## Directions
What lines in the records below hold the string "ایمیل"? Please show them.

## Saved data entries
---+---

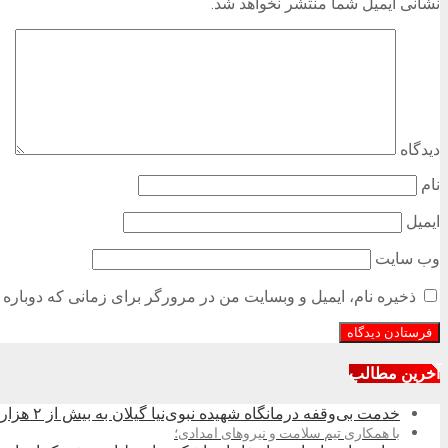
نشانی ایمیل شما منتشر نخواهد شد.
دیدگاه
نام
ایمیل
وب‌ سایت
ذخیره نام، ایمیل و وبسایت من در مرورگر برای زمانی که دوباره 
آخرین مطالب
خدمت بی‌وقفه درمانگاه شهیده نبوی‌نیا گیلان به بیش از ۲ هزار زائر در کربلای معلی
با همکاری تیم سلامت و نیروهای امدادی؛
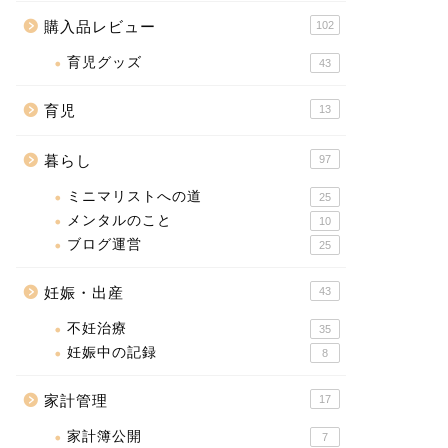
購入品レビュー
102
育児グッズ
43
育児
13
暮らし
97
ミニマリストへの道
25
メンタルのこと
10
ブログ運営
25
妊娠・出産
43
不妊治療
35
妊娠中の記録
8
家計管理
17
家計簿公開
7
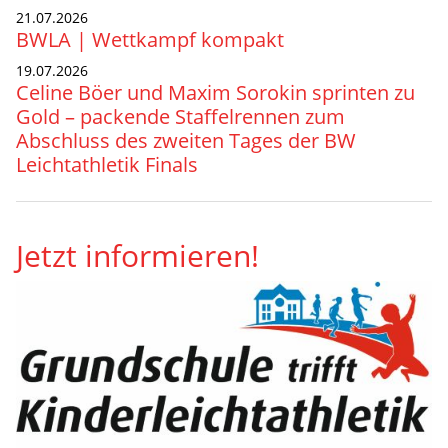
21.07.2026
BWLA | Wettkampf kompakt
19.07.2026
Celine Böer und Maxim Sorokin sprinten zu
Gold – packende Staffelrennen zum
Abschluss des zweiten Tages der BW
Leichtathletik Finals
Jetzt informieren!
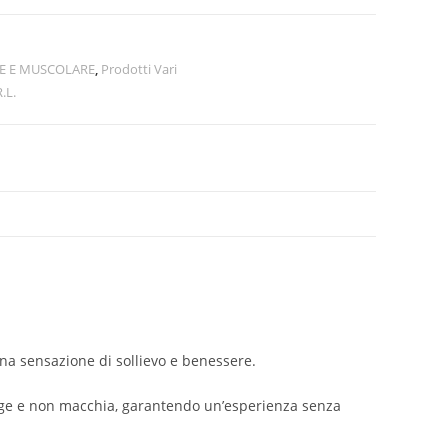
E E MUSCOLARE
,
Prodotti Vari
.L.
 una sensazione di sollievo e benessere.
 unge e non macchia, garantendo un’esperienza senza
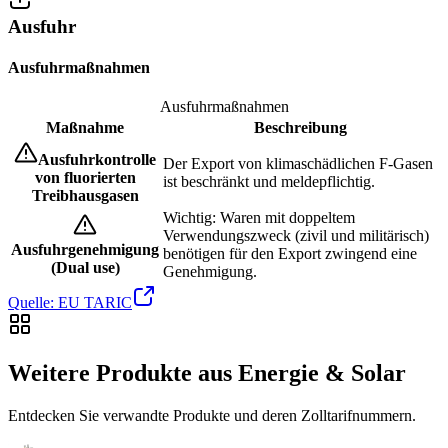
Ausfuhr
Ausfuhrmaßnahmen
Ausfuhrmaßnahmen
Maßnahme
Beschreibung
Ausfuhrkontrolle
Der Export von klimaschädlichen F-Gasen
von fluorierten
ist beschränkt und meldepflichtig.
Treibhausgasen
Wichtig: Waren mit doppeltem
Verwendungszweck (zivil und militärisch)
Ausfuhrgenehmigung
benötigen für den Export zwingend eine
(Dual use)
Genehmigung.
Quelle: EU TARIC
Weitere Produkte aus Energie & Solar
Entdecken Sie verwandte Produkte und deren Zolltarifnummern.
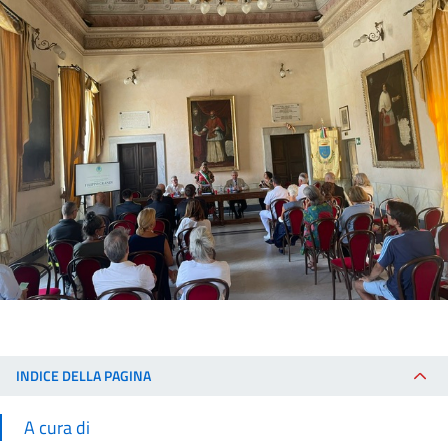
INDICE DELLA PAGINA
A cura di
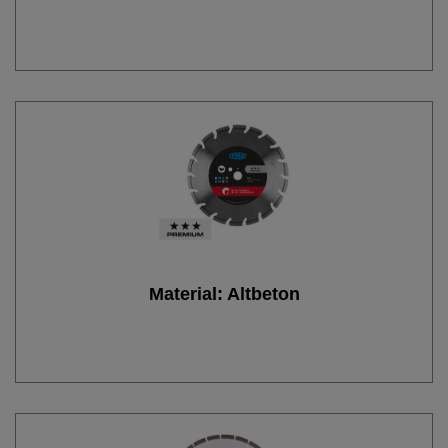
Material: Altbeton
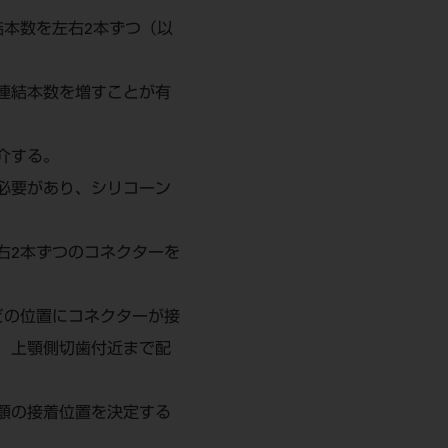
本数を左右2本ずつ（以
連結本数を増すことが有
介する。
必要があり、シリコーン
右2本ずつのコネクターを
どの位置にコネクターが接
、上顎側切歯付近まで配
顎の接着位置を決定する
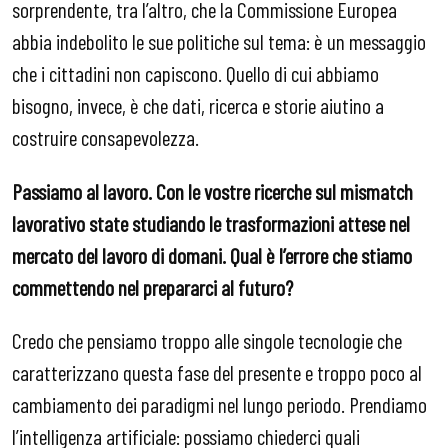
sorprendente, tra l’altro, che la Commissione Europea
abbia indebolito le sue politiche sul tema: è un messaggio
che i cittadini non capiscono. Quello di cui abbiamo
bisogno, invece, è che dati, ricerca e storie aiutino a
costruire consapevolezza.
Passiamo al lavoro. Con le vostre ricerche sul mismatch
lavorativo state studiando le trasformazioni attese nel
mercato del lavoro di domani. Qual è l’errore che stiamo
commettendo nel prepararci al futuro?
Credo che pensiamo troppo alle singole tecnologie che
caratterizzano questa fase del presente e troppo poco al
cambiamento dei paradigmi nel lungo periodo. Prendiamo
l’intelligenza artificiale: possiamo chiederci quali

---+---

## Solution to the exercise
نشانی ایمیل شما منتشر نخواهد شد.
ایمیل
ذخیره نام، ایمیل و وبسایت من در مرورگر برای زمانی که دوباره 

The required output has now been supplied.